If you cannot do these things, give your wife the respect of ending your marriage.

She didn't betray you, she is the wounded party. Any resentment or anger you feel toward her for being upended is indeed your causing.

Inconvenient, isn't it?
Anonymous
Anonymous wrote:I think you need to give DW an ultimatum.


Yep. "I betrayed you, had an affair, and now your sadness is really harshing my mellow. I am allowed to betray you, and then snap my fingers, and you must stop being upset because I say so! It's DEPRESSING!"

Anonymous
Anonymous wrote:Emotional affairs happen all the time ........ not really a big deal. Even the definition of what constitutes an emotional affair can vary.

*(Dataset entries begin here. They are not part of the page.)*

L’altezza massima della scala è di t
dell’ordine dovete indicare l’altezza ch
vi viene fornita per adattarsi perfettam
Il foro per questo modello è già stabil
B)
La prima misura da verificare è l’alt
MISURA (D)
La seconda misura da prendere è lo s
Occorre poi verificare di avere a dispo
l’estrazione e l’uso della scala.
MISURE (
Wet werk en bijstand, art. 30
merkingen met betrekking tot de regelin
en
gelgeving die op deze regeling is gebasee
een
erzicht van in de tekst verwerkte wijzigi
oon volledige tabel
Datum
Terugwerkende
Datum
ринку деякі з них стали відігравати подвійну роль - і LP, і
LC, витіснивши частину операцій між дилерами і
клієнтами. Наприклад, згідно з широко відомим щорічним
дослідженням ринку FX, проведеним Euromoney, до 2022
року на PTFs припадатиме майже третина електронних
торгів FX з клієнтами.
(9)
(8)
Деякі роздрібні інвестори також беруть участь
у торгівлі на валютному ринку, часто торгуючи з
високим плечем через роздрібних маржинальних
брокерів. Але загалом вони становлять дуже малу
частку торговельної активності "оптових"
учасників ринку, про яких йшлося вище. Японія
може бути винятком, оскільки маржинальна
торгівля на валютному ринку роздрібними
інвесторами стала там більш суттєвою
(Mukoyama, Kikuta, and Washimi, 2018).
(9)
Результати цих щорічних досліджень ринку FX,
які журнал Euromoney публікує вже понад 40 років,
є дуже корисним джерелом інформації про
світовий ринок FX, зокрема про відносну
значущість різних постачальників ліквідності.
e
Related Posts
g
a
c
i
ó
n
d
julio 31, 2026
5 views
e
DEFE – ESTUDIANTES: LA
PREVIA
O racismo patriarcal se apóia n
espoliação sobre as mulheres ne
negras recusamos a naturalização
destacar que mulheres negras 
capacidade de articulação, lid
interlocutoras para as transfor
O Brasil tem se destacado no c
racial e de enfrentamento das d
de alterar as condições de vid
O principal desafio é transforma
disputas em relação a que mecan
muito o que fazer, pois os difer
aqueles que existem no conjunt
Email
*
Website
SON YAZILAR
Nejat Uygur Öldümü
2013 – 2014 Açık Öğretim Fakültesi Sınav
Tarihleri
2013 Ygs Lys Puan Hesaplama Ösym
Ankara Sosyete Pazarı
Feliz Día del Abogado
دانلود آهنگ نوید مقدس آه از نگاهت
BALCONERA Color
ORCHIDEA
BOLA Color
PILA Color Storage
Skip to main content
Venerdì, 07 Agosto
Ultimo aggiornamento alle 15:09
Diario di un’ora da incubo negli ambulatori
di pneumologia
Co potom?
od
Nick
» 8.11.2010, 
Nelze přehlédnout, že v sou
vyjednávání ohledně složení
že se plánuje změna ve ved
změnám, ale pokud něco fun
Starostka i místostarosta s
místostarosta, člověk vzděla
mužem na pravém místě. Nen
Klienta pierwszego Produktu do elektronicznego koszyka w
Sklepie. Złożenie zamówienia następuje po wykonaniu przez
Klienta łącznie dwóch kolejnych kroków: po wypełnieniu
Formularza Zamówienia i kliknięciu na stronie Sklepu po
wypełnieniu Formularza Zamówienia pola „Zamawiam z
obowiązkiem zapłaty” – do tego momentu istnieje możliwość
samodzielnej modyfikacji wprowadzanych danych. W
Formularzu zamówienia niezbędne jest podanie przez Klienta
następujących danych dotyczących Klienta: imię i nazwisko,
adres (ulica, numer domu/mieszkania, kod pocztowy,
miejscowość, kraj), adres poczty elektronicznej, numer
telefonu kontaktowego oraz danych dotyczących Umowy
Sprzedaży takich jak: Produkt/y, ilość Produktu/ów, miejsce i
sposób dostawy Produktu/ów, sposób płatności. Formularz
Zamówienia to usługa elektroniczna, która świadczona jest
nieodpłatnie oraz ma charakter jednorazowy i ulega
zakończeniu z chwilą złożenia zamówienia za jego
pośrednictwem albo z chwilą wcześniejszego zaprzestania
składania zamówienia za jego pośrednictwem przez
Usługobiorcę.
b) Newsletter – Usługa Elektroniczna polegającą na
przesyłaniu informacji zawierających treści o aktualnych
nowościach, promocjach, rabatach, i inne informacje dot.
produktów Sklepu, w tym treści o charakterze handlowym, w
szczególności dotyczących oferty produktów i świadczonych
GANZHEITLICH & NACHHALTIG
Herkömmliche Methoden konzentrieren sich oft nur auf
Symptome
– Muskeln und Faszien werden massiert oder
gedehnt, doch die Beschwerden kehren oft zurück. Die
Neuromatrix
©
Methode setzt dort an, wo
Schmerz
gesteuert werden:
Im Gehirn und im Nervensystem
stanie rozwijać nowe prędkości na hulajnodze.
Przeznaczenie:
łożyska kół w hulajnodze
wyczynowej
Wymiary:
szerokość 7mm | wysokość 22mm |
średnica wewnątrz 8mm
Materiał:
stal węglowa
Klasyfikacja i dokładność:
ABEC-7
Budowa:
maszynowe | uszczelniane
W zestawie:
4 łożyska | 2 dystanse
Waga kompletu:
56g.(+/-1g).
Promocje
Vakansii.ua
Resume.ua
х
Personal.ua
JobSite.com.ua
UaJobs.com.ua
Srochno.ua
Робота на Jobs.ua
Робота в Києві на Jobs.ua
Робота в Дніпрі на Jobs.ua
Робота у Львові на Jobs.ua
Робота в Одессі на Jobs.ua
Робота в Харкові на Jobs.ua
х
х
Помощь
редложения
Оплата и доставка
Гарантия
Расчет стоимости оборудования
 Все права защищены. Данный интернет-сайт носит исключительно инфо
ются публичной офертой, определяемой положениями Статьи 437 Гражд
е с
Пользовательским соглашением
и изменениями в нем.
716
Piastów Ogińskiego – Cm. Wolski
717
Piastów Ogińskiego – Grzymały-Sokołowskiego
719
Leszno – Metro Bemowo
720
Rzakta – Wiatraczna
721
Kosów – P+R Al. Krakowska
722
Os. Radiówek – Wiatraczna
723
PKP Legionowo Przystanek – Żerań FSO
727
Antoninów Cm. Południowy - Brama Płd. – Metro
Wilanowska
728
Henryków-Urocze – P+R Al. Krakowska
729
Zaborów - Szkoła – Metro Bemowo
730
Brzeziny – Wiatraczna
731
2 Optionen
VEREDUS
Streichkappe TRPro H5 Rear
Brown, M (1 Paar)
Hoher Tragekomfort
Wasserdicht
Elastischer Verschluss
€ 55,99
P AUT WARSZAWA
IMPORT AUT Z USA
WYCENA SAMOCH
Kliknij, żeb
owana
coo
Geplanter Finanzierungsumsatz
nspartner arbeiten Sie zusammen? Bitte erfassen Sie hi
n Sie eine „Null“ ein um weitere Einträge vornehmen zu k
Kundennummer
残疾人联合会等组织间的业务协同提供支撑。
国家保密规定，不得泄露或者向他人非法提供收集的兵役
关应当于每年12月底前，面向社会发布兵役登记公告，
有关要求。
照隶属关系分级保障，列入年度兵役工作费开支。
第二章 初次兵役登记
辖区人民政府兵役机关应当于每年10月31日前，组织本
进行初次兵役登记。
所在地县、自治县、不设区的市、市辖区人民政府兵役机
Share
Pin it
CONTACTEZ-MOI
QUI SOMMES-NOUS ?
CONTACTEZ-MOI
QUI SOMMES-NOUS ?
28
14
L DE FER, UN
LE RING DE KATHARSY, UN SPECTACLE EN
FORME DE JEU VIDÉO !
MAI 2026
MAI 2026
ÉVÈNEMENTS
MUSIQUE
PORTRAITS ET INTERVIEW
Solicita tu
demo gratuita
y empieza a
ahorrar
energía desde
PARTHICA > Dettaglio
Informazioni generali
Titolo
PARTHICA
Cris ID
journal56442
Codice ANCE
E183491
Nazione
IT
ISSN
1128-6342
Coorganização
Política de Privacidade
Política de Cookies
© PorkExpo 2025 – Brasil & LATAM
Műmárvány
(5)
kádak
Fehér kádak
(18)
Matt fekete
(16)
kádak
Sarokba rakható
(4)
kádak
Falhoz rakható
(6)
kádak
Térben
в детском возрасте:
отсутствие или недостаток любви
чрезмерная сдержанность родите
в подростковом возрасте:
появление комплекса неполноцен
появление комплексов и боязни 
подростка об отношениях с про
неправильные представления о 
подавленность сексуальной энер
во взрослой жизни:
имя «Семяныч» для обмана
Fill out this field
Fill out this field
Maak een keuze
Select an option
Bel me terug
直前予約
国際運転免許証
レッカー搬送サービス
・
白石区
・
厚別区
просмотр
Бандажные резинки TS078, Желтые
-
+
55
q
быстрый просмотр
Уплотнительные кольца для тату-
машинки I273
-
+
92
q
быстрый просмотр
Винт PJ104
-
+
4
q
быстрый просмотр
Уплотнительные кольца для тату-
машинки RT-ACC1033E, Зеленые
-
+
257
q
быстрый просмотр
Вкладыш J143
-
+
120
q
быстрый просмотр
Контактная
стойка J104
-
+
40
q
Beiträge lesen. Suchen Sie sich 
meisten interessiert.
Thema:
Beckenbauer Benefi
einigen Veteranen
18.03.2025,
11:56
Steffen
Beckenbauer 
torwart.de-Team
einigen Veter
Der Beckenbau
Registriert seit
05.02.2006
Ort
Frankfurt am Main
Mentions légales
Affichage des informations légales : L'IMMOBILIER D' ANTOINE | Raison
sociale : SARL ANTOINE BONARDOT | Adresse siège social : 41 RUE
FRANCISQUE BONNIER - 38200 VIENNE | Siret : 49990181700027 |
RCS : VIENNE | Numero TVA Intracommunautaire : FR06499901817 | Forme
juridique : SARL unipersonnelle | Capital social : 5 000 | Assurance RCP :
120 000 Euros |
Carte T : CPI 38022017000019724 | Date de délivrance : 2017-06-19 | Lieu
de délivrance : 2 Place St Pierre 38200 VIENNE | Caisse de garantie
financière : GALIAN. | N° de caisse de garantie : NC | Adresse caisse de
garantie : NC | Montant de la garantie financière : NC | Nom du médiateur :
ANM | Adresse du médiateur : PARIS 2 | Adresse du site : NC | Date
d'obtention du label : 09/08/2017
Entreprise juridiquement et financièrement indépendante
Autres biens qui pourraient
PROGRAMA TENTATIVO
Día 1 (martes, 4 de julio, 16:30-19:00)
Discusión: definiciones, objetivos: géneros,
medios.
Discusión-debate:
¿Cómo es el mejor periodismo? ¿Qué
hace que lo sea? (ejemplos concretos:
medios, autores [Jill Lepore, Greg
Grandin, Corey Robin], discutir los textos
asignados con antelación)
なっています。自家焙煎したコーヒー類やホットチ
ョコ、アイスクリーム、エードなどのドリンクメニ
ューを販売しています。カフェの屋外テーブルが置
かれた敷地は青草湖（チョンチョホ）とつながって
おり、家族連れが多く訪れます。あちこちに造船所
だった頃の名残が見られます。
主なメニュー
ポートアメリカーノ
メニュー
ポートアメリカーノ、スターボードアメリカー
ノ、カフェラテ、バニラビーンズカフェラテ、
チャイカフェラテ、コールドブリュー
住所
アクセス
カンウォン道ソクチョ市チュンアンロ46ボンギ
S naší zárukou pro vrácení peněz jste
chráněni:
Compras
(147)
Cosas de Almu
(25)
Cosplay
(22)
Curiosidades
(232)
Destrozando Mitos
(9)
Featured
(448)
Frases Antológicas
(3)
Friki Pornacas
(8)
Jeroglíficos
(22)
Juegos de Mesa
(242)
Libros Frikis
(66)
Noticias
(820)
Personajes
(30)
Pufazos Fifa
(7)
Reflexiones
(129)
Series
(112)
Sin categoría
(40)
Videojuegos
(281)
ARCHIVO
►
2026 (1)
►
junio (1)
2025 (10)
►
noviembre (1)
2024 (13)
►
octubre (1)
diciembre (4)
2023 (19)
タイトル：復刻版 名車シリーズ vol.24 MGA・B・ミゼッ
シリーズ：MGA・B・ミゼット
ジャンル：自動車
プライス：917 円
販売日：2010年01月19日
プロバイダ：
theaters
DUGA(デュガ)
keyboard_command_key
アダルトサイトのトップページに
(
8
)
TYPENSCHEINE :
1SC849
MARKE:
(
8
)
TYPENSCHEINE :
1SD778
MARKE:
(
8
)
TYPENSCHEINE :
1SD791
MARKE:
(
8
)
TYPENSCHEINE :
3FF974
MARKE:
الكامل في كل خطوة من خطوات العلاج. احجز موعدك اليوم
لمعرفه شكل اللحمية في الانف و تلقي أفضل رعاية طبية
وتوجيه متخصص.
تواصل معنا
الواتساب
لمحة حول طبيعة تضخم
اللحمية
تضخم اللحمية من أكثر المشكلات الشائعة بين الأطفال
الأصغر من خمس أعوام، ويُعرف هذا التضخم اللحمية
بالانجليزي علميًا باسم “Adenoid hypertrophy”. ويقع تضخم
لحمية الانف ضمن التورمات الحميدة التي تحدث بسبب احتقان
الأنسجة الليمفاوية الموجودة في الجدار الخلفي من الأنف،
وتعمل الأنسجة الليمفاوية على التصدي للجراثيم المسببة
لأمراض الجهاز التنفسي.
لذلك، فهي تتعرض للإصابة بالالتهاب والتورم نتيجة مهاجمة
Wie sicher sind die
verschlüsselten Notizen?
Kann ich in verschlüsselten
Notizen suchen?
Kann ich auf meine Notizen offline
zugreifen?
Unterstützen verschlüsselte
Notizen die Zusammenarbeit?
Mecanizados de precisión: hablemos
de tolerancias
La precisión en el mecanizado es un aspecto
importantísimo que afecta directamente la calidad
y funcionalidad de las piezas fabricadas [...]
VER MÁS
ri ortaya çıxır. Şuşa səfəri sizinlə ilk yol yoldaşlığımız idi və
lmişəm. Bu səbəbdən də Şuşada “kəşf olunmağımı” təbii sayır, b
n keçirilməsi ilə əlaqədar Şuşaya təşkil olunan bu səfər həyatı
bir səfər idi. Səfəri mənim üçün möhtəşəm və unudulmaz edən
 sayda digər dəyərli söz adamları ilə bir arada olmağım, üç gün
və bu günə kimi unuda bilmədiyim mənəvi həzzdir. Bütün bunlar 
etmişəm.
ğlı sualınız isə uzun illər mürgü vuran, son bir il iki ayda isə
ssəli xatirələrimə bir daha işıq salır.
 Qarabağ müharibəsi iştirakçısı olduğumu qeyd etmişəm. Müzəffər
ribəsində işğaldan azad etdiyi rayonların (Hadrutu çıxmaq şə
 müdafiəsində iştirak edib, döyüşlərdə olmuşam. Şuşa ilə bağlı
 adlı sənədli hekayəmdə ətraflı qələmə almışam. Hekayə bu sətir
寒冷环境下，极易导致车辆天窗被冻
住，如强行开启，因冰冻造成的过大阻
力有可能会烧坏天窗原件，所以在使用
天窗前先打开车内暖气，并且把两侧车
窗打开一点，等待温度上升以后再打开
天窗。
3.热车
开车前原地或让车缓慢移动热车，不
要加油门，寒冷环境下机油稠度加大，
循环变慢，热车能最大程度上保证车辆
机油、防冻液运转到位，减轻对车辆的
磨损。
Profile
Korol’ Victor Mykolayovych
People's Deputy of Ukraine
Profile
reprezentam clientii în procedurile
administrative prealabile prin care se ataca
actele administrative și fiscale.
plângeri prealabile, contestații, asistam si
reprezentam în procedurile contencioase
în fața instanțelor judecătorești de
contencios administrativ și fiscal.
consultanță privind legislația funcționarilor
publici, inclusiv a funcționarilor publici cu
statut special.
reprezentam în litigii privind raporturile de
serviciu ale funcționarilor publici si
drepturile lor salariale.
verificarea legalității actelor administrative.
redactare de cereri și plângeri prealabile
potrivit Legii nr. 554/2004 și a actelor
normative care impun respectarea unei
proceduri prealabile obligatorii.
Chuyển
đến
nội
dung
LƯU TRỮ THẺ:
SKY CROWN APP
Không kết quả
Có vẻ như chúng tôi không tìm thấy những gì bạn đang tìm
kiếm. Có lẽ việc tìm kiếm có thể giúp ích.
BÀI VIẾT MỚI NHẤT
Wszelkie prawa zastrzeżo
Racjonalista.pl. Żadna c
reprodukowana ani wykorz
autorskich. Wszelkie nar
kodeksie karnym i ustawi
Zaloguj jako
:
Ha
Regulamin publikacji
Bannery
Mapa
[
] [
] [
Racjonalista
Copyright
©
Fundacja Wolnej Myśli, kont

There was someone at work that I really related to and we used to share lots of fairly intimate information about our respective lives. There was nothing physical although there certainly was attraction for me. But once we moved jobs, the closeness gradually diminished. We are still in touch with each other but not as close by any means.


Emotional affairs aren't a big deal? Lol lulz let's see what you do when your SO plays fuk fuk games on you. It isn't a big deal when YOU are the betraying party- it sucks giant dong when you are getting betrayed.

Geesh, the justification of cheaters: "It isn't a big deal!"